Das Buch, das Hamburgs neuer Kultursenator liest

Der neue Kultursenator Carsten Brosda

Der neue Kultursenator Carsten Brosda

Foto: Roland Magunia / HA

„Rückkehr nach Reims“ gilt als Text der Stunde. Auch auf Carsten Brosdas Nachttisch liegt das Werk derzeit.

Hamburg.  Bereits im Mai vergangenen Jahres ist bei Suhrkamp ein kleines Büchlein erschienen, das seitdem zwölf Auflagen erlebt hat. Wer hätte dieses „Rückkehr nach Reims“ betitelte Werk des Autors Didier Eribon vorher auf der Rechnung gehabt? Eine rhetorische Frage – wohl die wenigsten. Weil man im Nachhinein immer schlauer ist, scheint die Anziehungskraft des Stoffes und wie er behandelt wird, aber mittlerweile offensichtlich. Auch Hamburgs neuer Kultursenator Carsten Brosda (SPD) liest „Rückkehr nach Reims“ derzeit, wie er kürzlich im Abendblatt-Interview erzählte.

Um was geht es in dem Buch, das eine eigenwillige Mischung aus Roman und wissenschaftlicher Untersuchung ist? Die romanhaften Passagen beschäftigen sich mit der Herkunftswelt des Didier Eribon, geboren 1953 in Reims, der in Frankreich ein Starintellektueller ist. Die analytischen Teile nähern sich jener Herkunftswelt von einer anderen, unpersönlichen Seite: Sie handeln thesenstark von der elitären, wenig durchlässigen Gesellschaft Frankreichs und den mangelnden Aufstiegschancen der Abkömmlinge der Arbeiterklasse.

Immer wieder die Pein

Eribon beschreibt, wie er nach dem Tod seines Vaters erstmals seit Jahrzehnten zu seiner Familie in den Nordosten reist. Mit der brach er, der ehrgeizige, schwule Mann mit den literarischen Interessen, früh. Über seine Homosexualität und wie sie ihn prägte, hat Eribon bereits mehrere Bücher veröffentlicht. Nun interessiert ihn anderes, nämlich wie er, der Überzeugungslinke, sich so weit von seinem Milieu entfernen konnte. Und dieses sich so weit von ihm.

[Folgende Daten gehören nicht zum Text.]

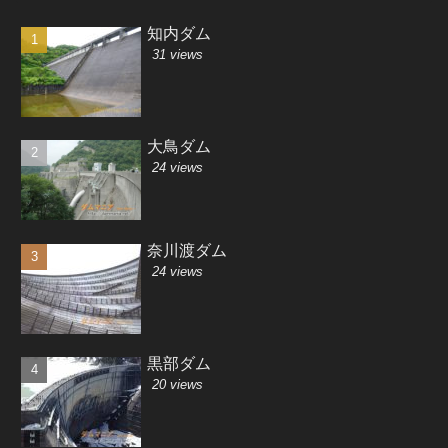
知内ダム
31 views
大鳥ダム
24 views
奈川渡ダム
24 views
黒部ダム
20 views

Eribon, dessen Persönlichkeit sich schlüssig vor dem Leser entblättert, spricht immer wieder von der Pein, die ihm, dem Mann aus kleinen Verhältnissen, seine Herkunft bereitete. Er ist in seinen jüngeren Jahren gerne bereit, sie zu leugnen. Eribon scheut sich nicht, in der Ablehnung seiner Familie unsympathisch zu wirken. Sein Buch ist ein Zeugnis sowohl der Selbstbefreiung als auch des unbedingten Aufstiegswillens, und als Soziologieprofessor gehört er unbedingt zum Establishment. Was für jemanden aus der Arbeiterschicht ein bemerkenswerter Erfolg ist. Eribons Text ist ein bissiges Fanal gegen die Vorherbestimmung von Biografien durch die Herkunft.

Ins Herz der Gegenwart

Und er trifft, Stichwort Establishment, mitten ins Herz der Gegenwart. Seine „Rückkehr nach Reims“ ist eine ins Front-National-Land. Seine Familie, früher eingeschworen kommunistisch, wählt mittlerweile Le Pen. Was Eribon nun über das Versagen der Linken und die Relativität der Bindung bestimmter Milieus an bestimmte Parteien sagt, mag genauso wenig neu sein wie seine beinah triviale Feststellung, dass niemand seinen frühen Prägungen entkommt.

„Das, wovon man losgerissen wurde oder sich losreißen wollte, bleibt ein Bauteil dessen, was man ist“, sagt ­Eribon. Was dieses kluge Buch lesenswert macht, ist der verführerische Mix von Autobiografie und soziologischem Essay. Und Eribons Stil, der geschmeidig ist, selbst in den Sätzen auf hohem Abstraktionsniveau.